As chief information officer of the Environmental Protection Agency, Ann Dunkin is charged with modernizing the IT infrastructure of the 15,000-person strong office.
Dunkin spoke with Senior Reporter Carten Cordell
about the progress that EPA is making in reforming its IT acquisition process and the challenge of shifting from legacy systems to agile development.
Can you talk about how FITARA has changed the role of CIOs when it comes to managing an agency's IT infrastructure?
FITARA provides CIOs with very specific budget and acquisition authority that allows infrastructure projects to be managed and supported from an enterprise perspective. At EPA, as part of our FITARA implementation, we have instituted portfolio reviews with all offices who manage infrastructure. We look at their current state and paths forward to ensure a consistent vision. As such we have been able to provide direction for data center consolidation and provide guidance on enterprise tool adoption.
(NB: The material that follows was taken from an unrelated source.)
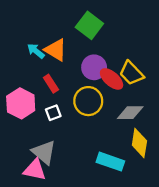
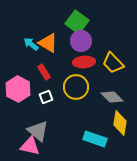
purple circle: (94, 67) -> (81, 41), moved
red ellipse: (112, 79) -> (84, 62), moved, turned -45
gray diamond: (130, 113) -> (112, 97), turned 45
At the same time, FITARA has sparked enterprise thinking at local levels. I have been heartened to hear about programs and offices taking their own initiative to both stem decisions that would not pass FITARA, and also to share innovative solutions that could be adopted on a larger scale.
Since we saw the first FITARA scorecards come out last November, what progress have you seen made towards them at EPA and what have you learned?
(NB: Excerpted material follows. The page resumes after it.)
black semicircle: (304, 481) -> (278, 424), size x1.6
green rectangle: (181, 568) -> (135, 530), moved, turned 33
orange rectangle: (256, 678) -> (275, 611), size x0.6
Much of our first year of FITARA was focused on getting the CIO involved in the acquisition reviews and IT portfolio reviews. These have been instrumental in helping us set up strategies for streamlining acquisitions, identifying model agile projects, and communicating expectations for buy over build, leveraging e-Enterprise, and addressing storage issues.
That said, the areas where EPA fared well on the scorecard are Incremental Development and Risk Assessment Transparency. These are areas in which I remain heavily involved. We look at the employment of agile methodologies in all acquisition and portfolio reviews, and our implementation plan includes standing up a fellowship program that will bring agile skill sets to EPA IT projects.
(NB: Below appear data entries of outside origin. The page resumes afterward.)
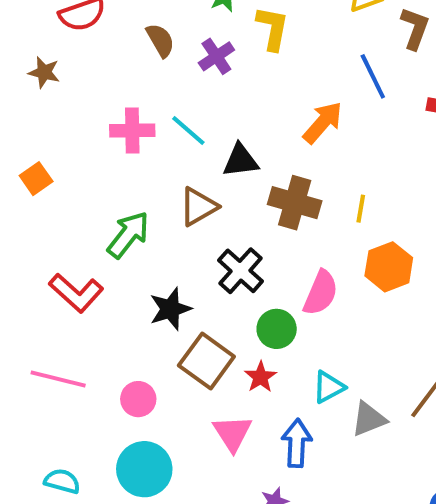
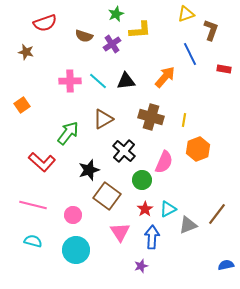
yellow L-shape: (273, 28) -> (140, 30), turned 75
brown semicircle: (160, 40) -> (84, 36), turned 138
black triangle: (240, 161) -> (126, 81), moved
red star: (261, 377) -> (145, 209), moved
cyan semicircle: (62, 481) -> (33, 241), moved

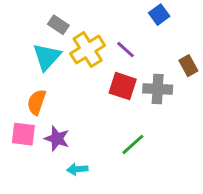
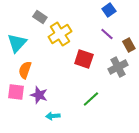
purple line: (126, 50) -> (107, 34), moved
cyan triangle: (47, 57) -> (17, 43), moved
gray cross: (158, 89) -> (118, 67), moved, turned -30

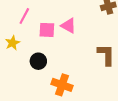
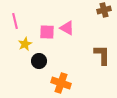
pink line: (24, 16) -> (15, 21), moved, turned -42
yellow star: (12, 43) -> (25, 44), moved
You started a major reorganization of EPA's IT infrastructure in 2015. How did FITARA inform the changes you wanted to make and where is the agency today compared to your ultimate vision?
These changes are all part of the reorganization of the Office of Environmental Information. The reorganization has been in process for some time and we expect to finalize it in July 2016. We initiated the reorganization to respond to new developments in information technology, to help make decisions to adopt new solutions, and to improve the quality of our services to the EPA customers and mission. The new organization will help us promote the use of agile and user-focused development methodologies, and to ensure we have customer advocacy built into our organizational structure. Pending the finalization of the reorganization, we have started standing up some of the new consulting services and have provided key development direction to major EPA mission systems. I am very happy with the direction we have set to ensure that OEI is an integral partner in the IT support to the EPA mission.
What are the biggest challenges you see facing CIOs in moving from their legacy systems to agile development?
We need to encourage IT project teams to be forthcoming about their needs for change and ensuring the CIOs provide the hands-on assistance needed to help. "Agile" cannot simply become another word that is included in FITARA reviews to get an acquisition approval; it is a methodology that must be taught, modeled and demonstrate its success. We are setting up a fellowship program at EPA to embed staff with cutting-edge user experience and agile development skills with our programs. These resources will help foster and grow those skill sets within EPA.
That said, we have also discovered some true hotbeds of agile expertise in the agency, and we are using them to help spread the word. One of the IT project managers recently met with staff from the contracting office to help them understand key differences in conducting IT procurements in an agile project environment. She called out the greater degree of transparency in agile methodologies, as well as citing increased quality of releases due to ongoing testing. When messages of success come from the programs, people listen.